Policing and the deaf

A few years ago, a homeless Seattle man who was deaf in one ear was gunned down by police because he refused their orders to drop the knife he used for whittling. He was facing away from them at the time. In a lawsuit filed this year, a deaf California man alleges that police shot him with a stun gun and beat him until he lost consciousness because they mistook his signing for an aggressive gesture. He was helping a friend move when the police received a false call about a possible burglary. (The police dispute his claims.)

In January, an elderly deaf man in Oklahoma was severely beaten by police during a traffic stop. They say he refused to obey their commands and made a gesture that looked like he was reaching for a gun. He says he was reaching for a hearing-impaired aid so that he could communicate with them. Last June, a Washington state woman said she was beaten by a police officer because she was unable to hear his commands. Last March, a deaf Minnesota man received a little over $300,000 in settlement payments after he was beaten by police during a traffic stop. He says the altercation began when he attempted to tell the first officer he was deaf and asked to communicate in writing.

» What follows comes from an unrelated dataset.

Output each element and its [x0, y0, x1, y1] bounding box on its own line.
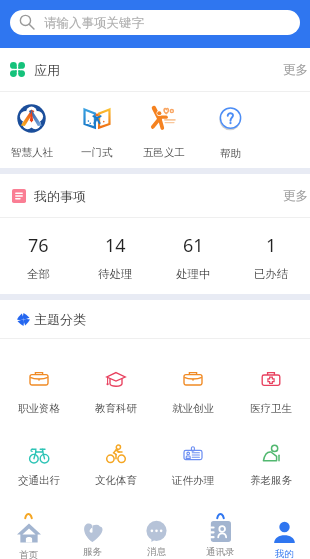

Finally, in a lawsuit filed this year, a deaf St. Louis man claims police repeatedly fired a Taser gun at him and severely beat him because he couldn’t communicate to them why he had stopped on the side of the road. (He had a flat tire, then suffered a hypoglycemic attack.)

As is often the case with alleged police abuse, there are no comprehensive statistics on incidents stemming from a law enforcement officer’s inability to recognize or communicate with someone who is deaf or hearing-impaired. So there’s no way of knowing if these incidents are common or rare, or on the rise or in decline. They happen enough, however, that advocates for the deaf and civil liberties advocates such as the American Civil Liberties Union see cause for concern. So here’s a video from the latter on deaf rights with respect to police featuring Marlee Matlin. It’s worth watching, whether you’re hearing-impaired or not.

Of course, knowing your rights won’t do you much good if you’re in the process of getting beaten or shot with a stun gun. So more importantly, police agencies need better training on how to recognize deaf people and interact with them. (That’s also true when it comes to disabled people in general.)

 

 

Radley Balko blogs about criminal justice, the drug war and civil liberties for The Washington Post. He is the author of the book "Rise of the Warrior Cop: The Militarization of America's Police Forces."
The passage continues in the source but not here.